Les Binet and Peter Field have carried out a rigorous analysis of the 1,000+ IPA Effectiveness Awards cases to see if long-term brand-building campaigns are more efficient than short-term sales-generating ones. Their finding is that, in fact, campaigns that do both are best and that the budget balance between them should be about 60:40 in favour of brand-building versus brand-activation. Didn’t we know this formula in the 70s, wasn’t it called ‘theme and scheme’ and how did we forget it?
I’m extremely glad that you’ve read the Les Binet/Peter Field IPA paper The Long And The Short Of It: Balancing Short And Long-Term Marketing Strategies. It’s one of the most useful contributions ever to an understanding of brands and brand promotion, and it’s important that its findings don’t get perverted through over-simplification; which is why I suggest you read it again.

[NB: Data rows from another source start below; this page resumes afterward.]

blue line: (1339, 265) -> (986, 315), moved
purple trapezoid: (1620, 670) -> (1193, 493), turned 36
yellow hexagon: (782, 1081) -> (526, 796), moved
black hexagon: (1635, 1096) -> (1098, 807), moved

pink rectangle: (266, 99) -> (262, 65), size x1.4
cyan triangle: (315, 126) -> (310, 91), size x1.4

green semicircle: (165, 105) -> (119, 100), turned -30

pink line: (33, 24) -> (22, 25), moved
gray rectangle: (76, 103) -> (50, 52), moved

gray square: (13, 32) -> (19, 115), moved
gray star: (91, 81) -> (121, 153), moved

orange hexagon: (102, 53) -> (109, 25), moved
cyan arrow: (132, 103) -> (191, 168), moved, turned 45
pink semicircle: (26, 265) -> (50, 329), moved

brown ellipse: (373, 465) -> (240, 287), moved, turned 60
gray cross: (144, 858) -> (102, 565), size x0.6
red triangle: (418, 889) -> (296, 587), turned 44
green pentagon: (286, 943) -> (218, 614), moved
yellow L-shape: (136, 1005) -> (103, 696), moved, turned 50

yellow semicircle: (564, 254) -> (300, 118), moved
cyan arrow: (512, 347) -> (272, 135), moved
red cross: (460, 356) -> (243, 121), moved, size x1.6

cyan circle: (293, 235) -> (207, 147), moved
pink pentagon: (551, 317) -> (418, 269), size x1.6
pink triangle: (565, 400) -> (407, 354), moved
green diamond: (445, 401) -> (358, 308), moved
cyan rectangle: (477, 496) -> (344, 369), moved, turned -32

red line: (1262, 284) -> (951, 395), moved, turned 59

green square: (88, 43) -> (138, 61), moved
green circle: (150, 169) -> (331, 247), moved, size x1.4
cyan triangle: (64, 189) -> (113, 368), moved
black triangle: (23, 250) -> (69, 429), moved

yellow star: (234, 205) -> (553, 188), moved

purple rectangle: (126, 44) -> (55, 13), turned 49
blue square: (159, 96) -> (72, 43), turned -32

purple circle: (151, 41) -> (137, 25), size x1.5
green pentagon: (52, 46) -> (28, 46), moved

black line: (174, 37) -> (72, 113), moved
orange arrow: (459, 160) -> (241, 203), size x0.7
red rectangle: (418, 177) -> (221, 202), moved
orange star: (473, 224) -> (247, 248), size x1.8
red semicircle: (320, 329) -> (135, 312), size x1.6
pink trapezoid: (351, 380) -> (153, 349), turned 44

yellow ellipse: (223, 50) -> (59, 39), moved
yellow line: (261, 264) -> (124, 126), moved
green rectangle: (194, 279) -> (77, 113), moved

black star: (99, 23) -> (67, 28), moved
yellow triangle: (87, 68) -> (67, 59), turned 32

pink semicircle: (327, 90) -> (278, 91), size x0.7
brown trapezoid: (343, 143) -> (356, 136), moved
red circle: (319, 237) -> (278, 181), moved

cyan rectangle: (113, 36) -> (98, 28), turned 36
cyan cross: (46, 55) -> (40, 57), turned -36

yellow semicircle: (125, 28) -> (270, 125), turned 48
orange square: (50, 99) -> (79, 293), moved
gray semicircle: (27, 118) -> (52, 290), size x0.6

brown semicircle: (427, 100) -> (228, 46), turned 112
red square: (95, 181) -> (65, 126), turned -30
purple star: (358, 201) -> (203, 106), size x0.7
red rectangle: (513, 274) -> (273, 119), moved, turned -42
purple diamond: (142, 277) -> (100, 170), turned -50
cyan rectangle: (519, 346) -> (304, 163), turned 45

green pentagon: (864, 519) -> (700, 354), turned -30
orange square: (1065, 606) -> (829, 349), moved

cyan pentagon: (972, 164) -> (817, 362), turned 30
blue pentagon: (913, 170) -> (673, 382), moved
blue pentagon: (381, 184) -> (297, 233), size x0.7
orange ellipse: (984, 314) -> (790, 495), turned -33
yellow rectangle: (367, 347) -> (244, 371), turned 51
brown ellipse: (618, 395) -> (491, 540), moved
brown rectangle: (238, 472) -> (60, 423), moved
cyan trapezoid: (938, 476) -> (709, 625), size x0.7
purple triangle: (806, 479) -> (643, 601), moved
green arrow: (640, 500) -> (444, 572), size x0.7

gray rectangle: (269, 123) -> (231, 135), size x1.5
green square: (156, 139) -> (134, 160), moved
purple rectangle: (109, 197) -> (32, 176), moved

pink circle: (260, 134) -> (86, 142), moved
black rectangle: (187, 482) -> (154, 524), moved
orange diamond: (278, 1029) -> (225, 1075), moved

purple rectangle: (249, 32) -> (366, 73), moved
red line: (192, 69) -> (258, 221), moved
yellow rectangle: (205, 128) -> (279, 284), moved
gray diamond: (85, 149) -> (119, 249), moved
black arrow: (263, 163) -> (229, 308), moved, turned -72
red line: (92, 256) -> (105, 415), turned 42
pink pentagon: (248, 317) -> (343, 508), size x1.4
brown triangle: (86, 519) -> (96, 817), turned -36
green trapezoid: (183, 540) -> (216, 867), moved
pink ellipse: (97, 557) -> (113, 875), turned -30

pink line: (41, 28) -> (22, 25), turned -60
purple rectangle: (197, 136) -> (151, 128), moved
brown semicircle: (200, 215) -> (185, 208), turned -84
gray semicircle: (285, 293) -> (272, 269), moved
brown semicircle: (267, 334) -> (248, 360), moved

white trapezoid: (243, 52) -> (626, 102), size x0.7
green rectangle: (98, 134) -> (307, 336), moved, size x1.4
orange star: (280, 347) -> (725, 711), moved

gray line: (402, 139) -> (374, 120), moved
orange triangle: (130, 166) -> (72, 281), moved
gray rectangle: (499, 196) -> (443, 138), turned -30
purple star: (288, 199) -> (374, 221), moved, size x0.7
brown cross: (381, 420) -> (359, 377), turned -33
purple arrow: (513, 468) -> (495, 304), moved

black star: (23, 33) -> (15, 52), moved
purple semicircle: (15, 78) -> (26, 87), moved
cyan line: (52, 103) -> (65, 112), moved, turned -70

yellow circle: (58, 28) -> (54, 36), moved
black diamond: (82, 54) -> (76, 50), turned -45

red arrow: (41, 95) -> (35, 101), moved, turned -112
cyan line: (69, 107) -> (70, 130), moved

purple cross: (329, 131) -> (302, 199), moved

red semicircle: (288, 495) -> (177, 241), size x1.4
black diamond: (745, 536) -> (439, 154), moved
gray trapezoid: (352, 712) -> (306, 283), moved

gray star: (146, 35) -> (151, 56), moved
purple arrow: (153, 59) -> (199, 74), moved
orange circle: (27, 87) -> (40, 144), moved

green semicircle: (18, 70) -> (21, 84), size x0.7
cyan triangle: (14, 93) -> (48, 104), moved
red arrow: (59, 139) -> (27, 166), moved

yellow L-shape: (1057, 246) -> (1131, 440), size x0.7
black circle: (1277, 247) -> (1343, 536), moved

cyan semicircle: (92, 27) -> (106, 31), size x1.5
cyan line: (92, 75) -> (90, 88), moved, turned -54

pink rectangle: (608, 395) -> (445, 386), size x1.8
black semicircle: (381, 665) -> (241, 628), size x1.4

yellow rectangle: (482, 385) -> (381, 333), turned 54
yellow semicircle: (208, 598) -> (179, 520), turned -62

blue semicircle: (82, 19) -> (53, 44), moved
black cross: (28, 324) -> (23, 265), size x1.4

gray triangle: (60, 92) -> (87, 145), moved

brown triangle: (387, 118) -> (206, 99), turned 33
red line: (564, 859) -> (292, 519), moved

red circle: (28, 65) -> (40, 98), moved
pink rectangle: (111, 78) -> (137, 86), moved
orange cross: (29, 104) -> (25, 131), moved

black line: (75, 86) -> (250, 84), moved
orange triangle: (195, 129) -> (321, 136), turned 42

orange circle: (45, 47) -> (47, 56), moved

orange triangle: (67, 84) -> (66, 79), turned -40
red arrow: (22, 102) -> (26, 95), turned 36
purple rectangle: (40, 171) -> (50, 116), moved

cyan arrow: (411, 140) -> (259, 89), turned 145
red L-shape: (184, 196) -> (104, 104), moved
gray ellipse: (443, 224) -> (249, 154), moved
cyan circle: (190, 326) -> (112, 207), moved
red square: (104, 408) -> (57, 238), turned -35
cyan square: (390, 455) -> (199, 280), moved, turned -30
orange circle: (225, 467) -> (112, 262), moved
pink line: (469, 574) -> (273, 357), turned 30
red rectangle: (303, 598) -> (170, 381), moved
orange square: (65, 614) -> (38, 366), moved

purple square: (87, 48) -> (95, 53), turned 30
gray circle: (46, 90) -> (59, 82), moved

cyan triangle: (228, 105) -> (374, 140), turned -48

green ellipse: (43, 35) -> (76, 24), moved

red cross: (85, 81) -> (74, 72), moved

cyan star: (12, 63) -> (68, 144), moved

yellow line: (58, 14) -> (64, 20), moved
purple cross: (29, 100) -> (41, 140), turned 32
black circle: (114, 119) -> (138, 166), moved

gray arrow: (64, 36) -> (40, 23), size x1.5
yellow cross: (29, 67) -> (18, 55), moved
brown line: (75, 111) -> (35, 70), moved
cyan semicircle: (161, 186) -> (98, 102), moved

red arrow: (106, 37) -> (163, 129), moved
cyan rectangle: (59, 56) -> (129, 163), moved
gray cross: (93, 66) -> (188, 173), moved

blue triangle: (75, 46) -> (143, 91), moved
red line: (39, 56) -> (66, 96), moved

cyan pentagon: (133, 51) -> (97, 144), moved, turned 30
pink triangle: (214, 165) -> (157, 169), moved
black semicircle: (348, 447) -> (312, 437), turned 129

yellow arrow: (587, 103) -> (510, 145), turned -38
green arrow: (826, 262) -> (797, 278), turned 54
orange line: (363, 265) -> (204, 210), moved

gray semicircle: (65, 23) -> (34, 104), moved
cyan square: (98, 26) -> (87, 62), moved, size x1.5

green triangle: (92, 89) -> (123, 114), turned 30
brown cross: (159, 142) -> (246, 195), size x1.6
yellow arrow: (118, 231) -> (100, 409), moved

Back in the 70s, we didn’t have access to the IPA databank of effectiveness and we didn’t have digital. But certain marketing companies, certain marketing professors and certain agencies felt strongly that most mainstream, repeat-purchase brands would benefit most from both theme (brand-building and brand maintenance) and scheme (promotions, or brand-activation). What Binet and Field have done (in conjunction with their equally valuable follow-up piece, Brand Success In The Digital Age*) is to demonstrate with hard evidence that, while this belief is well-founded, there are vital distinctions to be made: in the kind of themes and in the kind of schemes that are likely to do more good than harm.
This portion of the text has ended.